A blood test may be able to predict early cognitive decline in people with Parkinson’s disease by measuring the length of chromosomal telomeres (the “tips” of chromosomes) in immune cells and the presence of inflammatory markers, a study shows.

The study, “Senescence and Inflammatory Markers for Predicting Clinical Progression in Parkinson’s Disease: The ICICLE-PD Study,” was published in the IOS Press Journal of Parkinson’s Disease.

Cognitive impairment is a well-known non-motor symptom of Parkinson’s disease. Biological markers identifying those at highest risk of early cognitive decline may help better predict disease progression of newly diagnosed Parkinson’s patients. 

Telomeres are a protective region of DNA at the end of each chromosome that facilitates proper genome replication. As people age, the ends of telomeres shorten with each cell division. Telomere shortening and dysfunction can also be indicators of disease processes in the brain.

However, studies that have used telomere length as a marker for Parkinson’s incidence and progression have reported conflicting results. 

Telomere shortening in humans can also trigger cellular senescence, a process characterized by the irreversible shutdown of cell division, and the release of pro-inflammatory signaling proteins and tumor-suppressor proteins such as p21 and p16

The senescence of different types of brain cells is associated with neurodegeneration and inflammation, and while the potential of both p21 and p16 as biomarkers for age-related diseases has been investigated, their use as markers for Parkinson’s disease progression and early cognitive decline has not been explored. 

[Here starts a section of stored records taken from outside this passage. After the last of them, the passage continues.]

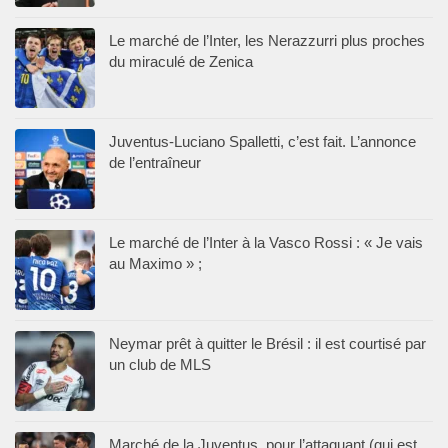
Le marché de l’Inter, les Nerazzurri plus proches
du miraculé de Zenica
Juventus-Luciano Spalletti, c’est fait. L’annonce
de l’entraîneur
Le marché de l’Inter à la Vasco Rossi : « Je vais
au Maximo » ;
Neymar prêt à quitter le Brésil : il est courtisé par
un club de MLS
Marché de la Juventus, pour l’attaquant (qui est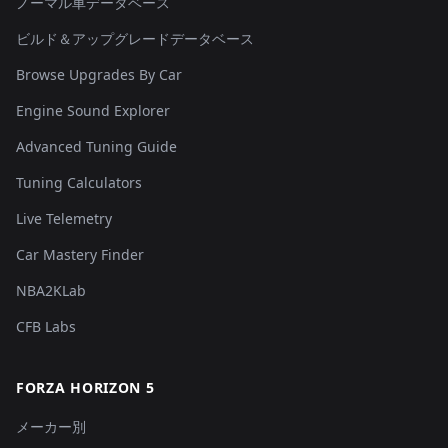
ノーマル車データベース
ビルド＆アップグレードデータベース
Browse Upgrades By Car
Engine Sound Explorer
Advanced Tuning Guide
Tuning Calculators
Live Telemetry
Car Mastery Finder
NBA2KLab
CFB Labs
FORZA HORIZON 5
メーカー別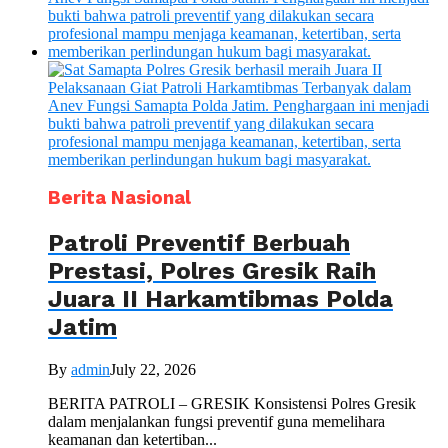
Berita Nasional
Patroli Preventif Berbuah
Prestasi, Polres Gresik Raih
Juara II Harkamtibmas Polda
Jatim
By
admin
July 22, 2026
BERITA PATROLI – GRESIK Konsistensi Polres Gresik
dalam menjalankan fungsi preventif guna memelihara
keamanan dan ketertiban...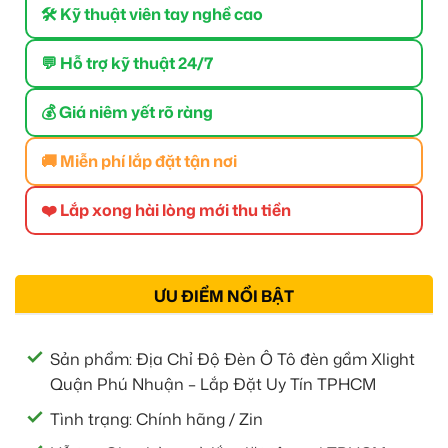
🛠 Kỹ thuật viên tay nghề cao
💬 Hỗ trợ kỹ thuật 24/7
💰 Giá niêm yết rõ ràng
🚚 Miễn phí lắp đặt tận nơi
❤️ Lắp xong hài lòng mới thu tiền
ƯU ĐIỂM NỔI BẬT
Sản phẩm: Địa Chỉ Độ Đèn Ô Tô đèn gầm Xlight
Quận Phú Nhuận – Lắp Đặt Uy Tín TPHCM
Tình trạng: Chính hãng / Zin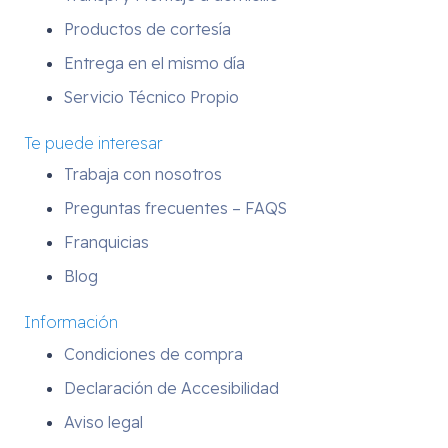
Productos de cortesía
Entrega en el mismo día
Servicio Técnico Propio
Te puede interesar
Trabaja con nosotros
Preguntas frecuentes – FAQS
Franquicias
Blog
Información
Condiciones de compra
Declaración de Accesibilidad
Aviso legal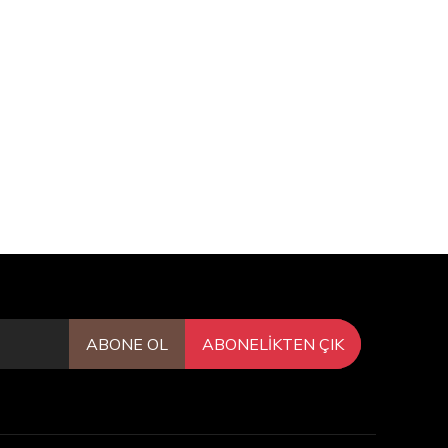
ABONE OL
ABONELİKTEN ÇIK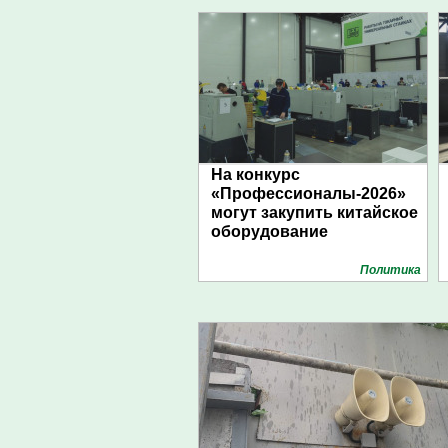
На конкурс
«Профессионалы-2026»
могут закупить китайское
оборудование
Политика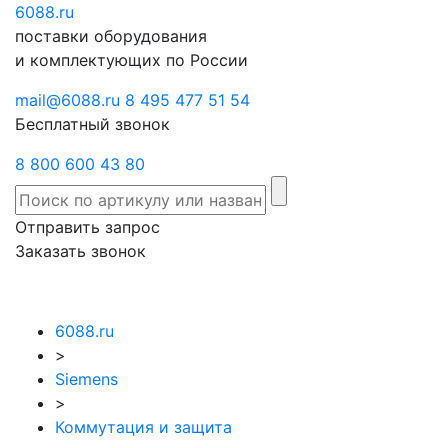
6088
Отправить
.ru
Заказать
поставки оборудования
запрос
звонок
и комплектующих по России
mail@6088.ru
8 495 477 51 54
Бесплатный звонок
8 800 600 43 80
Отправить запрос
Заказать звонок
6088.ru
>
Siemens
>
Коммутация и защита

Thus, researchers based at Newcastle University, in the United Kingdom, designed a three-year study to compare the length of immune cell telomeres isolated from newly diagnosed Parkinson’s patients and healthy controls over time. The team also examined whether blood-derived markers of cell senescence and inflammation are associated with cognitive and motor function. 

The authors previously published work in 2016 about the Incidence of Cognitive Impairments in Cohorts with Longitudinal Evaluation-Parkinson’s Disease (ICICLE-PD) study, which found that inflammatory markers in the blood measured at diagnosis were linked to more rapid cognitive and motor decline.

Continuing this line of investigation, the team studied 154 newly diagnosed Parkinson’s patients who had been part of the ICICLE-PD study, along with 99 age- and gender-matched control subjects. The average age of both groups was around 67 years. 

The participants were assessed at 18-month intervals in which demographic information, blood samples, and cognitive and clinical data were collected. The average telomere length in immune cells and senescence markers p21 and p16 were measured at two time points, baseline and 18 months. An additional five inflammatory markers were also included from the first ICICLE-PD study.

The results revealed that Parkinson’s patients had significantly shorter telomere length at baseline compared to controls, and their telomere length shortened faster over the 18-month period. 

Over 36 months of follow-up, 11 Parkinson’s patients (15.5%) developed dementia. They had significantly shorter telomeres at baseline and at 18 months, compared to those without dementia.  

Significantly lower levels of p21 were found in Parkinson’s patients compared to controls at baseline, and there was no difference in change with time. The differences between the levels of p16 at baseline or the rate of change over time was not statistically significant. However, unexpectedly, higher p16 levels at baseline predicted slower motor and cognitive decline over 36 months. 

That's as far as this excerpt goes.